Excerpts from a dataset

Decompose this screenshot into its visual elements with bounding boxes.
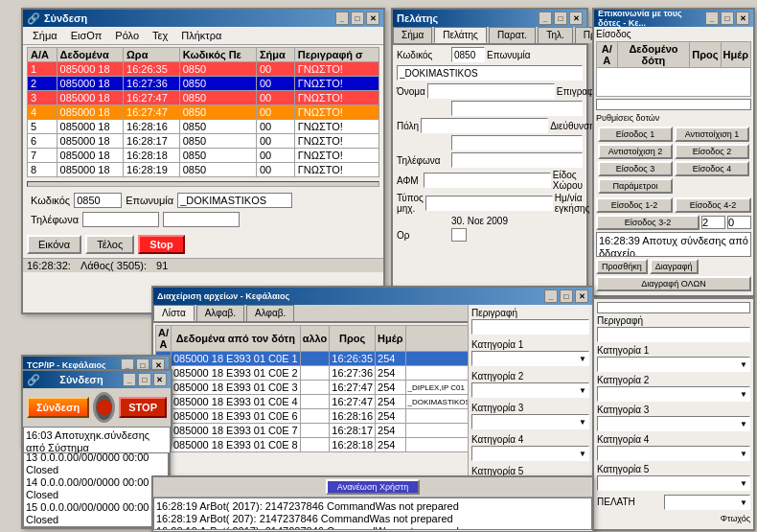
diax-maximize[interactable]: □	[560, 289, 573, 303]
minimize-button[interactable]: _	[335, 12, 349, 25]
table-row[interactable]: 8 085000 18 16:28:19 0850 00 ΓΝΩΣΤΟ!	[28, 163, 379, 177]
cell-desc: ΓΝΩΣΤΟ!	[294, 91, 378, 105]
table-row[interactable]: 6 085000 18 16:28:17 0850 00 ΓΝΩΣΤΟ!	[28, 134, 379, 149]
cust-epigr-input[interactable]	[451, 101, 583, 116]
comms-minimize[interactable]: _	[705, 12, 719, 25]
tilefono-input1[interactable]	[82, 212, 159, 227]
table-row[interactable]: 3 085000 18 16:27:47 0850 00 ΓΝΩΣΤΟ!	[28, 91, 379, 105]
katigoria2-dropdown[interactable]: ▼	[471, 382, 589, 398]
diax-tab-alfav2[interactable]: Αλφαβ.	[246, 305, 294, 321]
eisodos32-btn[interactable]: Είσοδος 3-2	[596, 215, 700, 230]
diax-cell-hmer: 254	[376, 438, 405, 452]
table-row[interactable]: 1 085000 18 16:26:35 0850 00 ΓΝΩΣΤΟ!	[28, 62, 379, 77]
prosthiki-button[interactable]: Προσθήκη	[596, 259, 648, 274]
ananeosi-xristi-button[interactable]: Ανανέωση Χρήστη	[326, 479, 420, 495]
table-row[interactable]: 2 085000 18 16:27:36 0850 00 ΓΝΩΣΤΟ!	[28, 77, 379, 91]
katigoria1-dropdown[interactable]: ▼	[471, 351, 589, 366]
cell-code: 0850	[179, 120, 256, 134]
comms-scrollbar[interactable]	[596, 99, 751, 110]
eponymia-input[interactable]	[177, 193, 292, 208]
diax-table-row[interactable]: 5 085000 18 E393 01 C0E 6 16:28:16 254	[156, 409, 469, 424]
eisodos12-btn[interactable]: Είσοδος 1-2	[596, 197, 673, 213]
cust-diefth-input[interactable]	[451, 135, 583, 150]
extra-kat4-dd[interactable]: ▼	[597, 446, 750, 461]
tab-sima[interactable]: Σήμα	[393, 27, 432, 43]
eisodos3-btn[interactable]: Είσοδος 3	[598, 161, 673, 176]
close-button[interactable]: ✕	[366, 12, 379, 25]
eisodos42-btn[interactable]: Είσοδος 4-2	[675, 197, 751, 213]
menu-pliktria[interactable]: Πλήκτρα	[175, 29, 227, 42]
diagrafi-olon-button[interactable]: Διαγραφή ΟΛΩΝ	[596, 276, 751, 291]
telos-button[interactable]: Τέλος	[85, 235, 134, 254]
table-row[interactable]: 5 085000 18 16:28:16 0850 00 ΓΝΩΣΤΟ!	[28, 120, 379, 134]
menu-eisop[interactable]: ΕισΟπ	[65, 29, 108, 42]
katigoria3-dropdown[interactable]: ▼	[471, 414, 589, 429]
comms-maximize[interactable]: □	[721, 12, 734, 25]
extra-input1[interactable]	[597, 302, 750, 313]
menu-rolo[interactable]: Ρόλο	[109, 29, 145, 42]
tab-tilefona[interactable]: Τηλ.	[538, 27, 573, 43]
tab-paratiriseis[interactable]: Παρατ.	[489, 27, 536, 43]
scrollbar-h[interactable]	[27, 181, 379, 187]
diax-table-row[interactable]: 2 085000 18 E393 01 C0E 2 16:27:36 254	[156, 366, 469, 381]
diax-minimize[interactable]: _	[544, 289, 558, 303]
diax-close[interactable]: ✕	[575, 289, 588, 303]
eikona-button[interactable]: Εικόνα	[27, 235, 81, 254]
cust-close[interactable]: ✕	[569, 12, 583, 25]
extra-kat3-dd[interactable]: ▼	[597, 416, 750, 431]
cust-or-checkbox[interactable]	[451, 228, 467, 242]
kodikos-input[interactable]	[74, 193, 122, 208]
table-row[interactable]: 4 085000 18 16:27:47 0850 00 ΓΝΩΣΤΟ!	[28, 105, 379, 120]
comms-close[interactable]: ✕	[736, 12, 749, 25]
eisodos4-btn[interactable]: Είσοδος 4	[675, 161, 749, 176]
tilefono-input2[interactable]	[163, 212, 240, 227]
extra-perigrafi-input[interactable]	[597, 327, 750, 342]
extra-kat5-dd[interactable]: ▼	[597, 475, 750, 491]
cust-minimize[interactable]: _	[539, 12, 552, 25]
extra-pelatis-dd[interactable]: ▼	[664, 495, 750, 510]
diax-table-row[interactable]: 3 085000 18 E393 01 C0E 3 16:27:47 254 _…	[156, 381, 469, 395]
cs-minimize[interactable]: _	[123, 373, 136, 386]
cust-afm-input[interactable]	[424, 173, 551, 188]
extra-kat1-dd[interactable]: ▼	[597, 357, 750, 372]
antistoixisi1-btn[interactable]: Αντιστοίχιση 1	[675, 127, 749, 142]
cell-signal: 00	[256, 105, 294, 120]
maximize-button[interactable]: □	[351, 12, 364, 25]
diax-cell-pros: 16:28:17	[330, 424, 376, 438]
comms-num2-input[interactable]	[727, 216, 751, 229]
cust-poli-input[interactable]	[421, 118, 548, 133]
diax-cell-hmer: 254	[376, 381, 405, 395]
perigrafi-input[interactable]	[471, 319, 589, 335]
diax-tab-alfav1[interactable]: Αλφαβ.	[196, 305, 244, 321]
cust-tilef-label: Τηλέφωνα	[397, 155, 449, 166]
kodikos-group: Κωδικός Επωνυμία	[27, 191, 379, 210]
antistoixisi2-btn[interactable]: Αντιστοίχιση 2	[598, 144, 673, 159]
comms-num1-input[interactable]	[701, 216, 725, 229]
diax-table-row[interactable]: 4 085000 18 E393 01 C0E 4 16:27:47 254 _…	[156, 395, 469, 409]
cust-eponymia-input[interactable]	[397, 65, 583, 81]
stop-button[interactable]: Stop	[138, 235, 184, 254]
cs-close[interactable]: ✕	[153, 373, 167, 386]
cs-maximize[interactable]: □	[138, 373, 151, 386]
menu-sima[interactable]: Σήμα	[27, 29, 63, 42]
cust-tilef-input[interactable]	[451, 152, 583, 168]
katigoria4-dropdown[interactable]: ▼	[471, 446, 589, 461]
parametroi-btn[interactable]: Παράμετροι	[598, 178, 673, 194]
cust-onoma-input[interactable]	[427, 83, 555, 99]
menu-tex[interactable]: Τεχ	[147, 29, 173, 42]
cust-kodikos-input[interactable]	[451, 47, 485, 62]
diax-table-row[interactable]: 1 085000 18 E393 01 C0E 1 16:26:35 254	[156, 352, 469, 366]
diagrafi-button[interactable]: Διαγραφή	[650, 259, 699, 274]
cust-tipos-input[interactable]	[425, 196, 553, 211]
eisodos1-btn[interactable]: Είσοδος 1	[598, 127, 673, 142]
diax-tab-lista[interactable]: Λίστα	[153, 305, 195, 321]
eisodos2-btn[interactable]: Είσοδος 2	[675, 144, 749, 159]
diax-table-row[interactable]: 7 085000 18 E393 01 C0E 8 16:28:18 254	[156, 438, 469, 452]
extra-kat2-dd[interactable]: ▼	[597, 386, 750, 402]
table-row[interactable]: 7 085000 18 16:28:18 0850 00 ΓΝΩΣΤΟ!	[28, 149, 379, 163]
cust-maximize[interactable]: □	[554, 12, 567, 25]
tab-pelatis[interactable]: Πελάτης	[434, 27, 487, 43]
diax-table-row[interactable]: 6 085000 18 E393 01 C0E 7 16:28:17 254	[156, 424, 469, 438]
blog-3: 16:28:19 ArBot( 2017): 2147237846 Comman…	[156, 525, 589, 530]
stop-small-label[interactable]: STOP	[119, 397, 167, 418]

**TASK STATEMENT**
For each line above that contains the word "button", copy that line.

**YOUR SOLUTION**
minimize-button[interactable]: _	[335, 12, 349, 25]
prosthiki-button[interactable]: Προσθήκη	[596, 259, 648, 274]
ananeosi-xristi-button[interactable]: Ανανέωση Χρήστη	[326, 479, 420, 495]
close-button[interactable]: ✕	[366, 12, 379, 25]
diagrafi-olon-button[interactable]: Διαγραφή ΟΛΩΝ	[596, 276, 751, 291]
telos-button[interactable]: Τέλος	[85, 235, 134, 254]
eikona-button[interactable]: Εικόνα	[27, 235, 81, 254]
maximize-button[interactable]: □	[351, 12, 364, 25]
stop-button[interactable]: Stop	[138, 235, 184, 254]
diagrafi-button[interactable]: Διαγραφή	[650, 259, 699, 274]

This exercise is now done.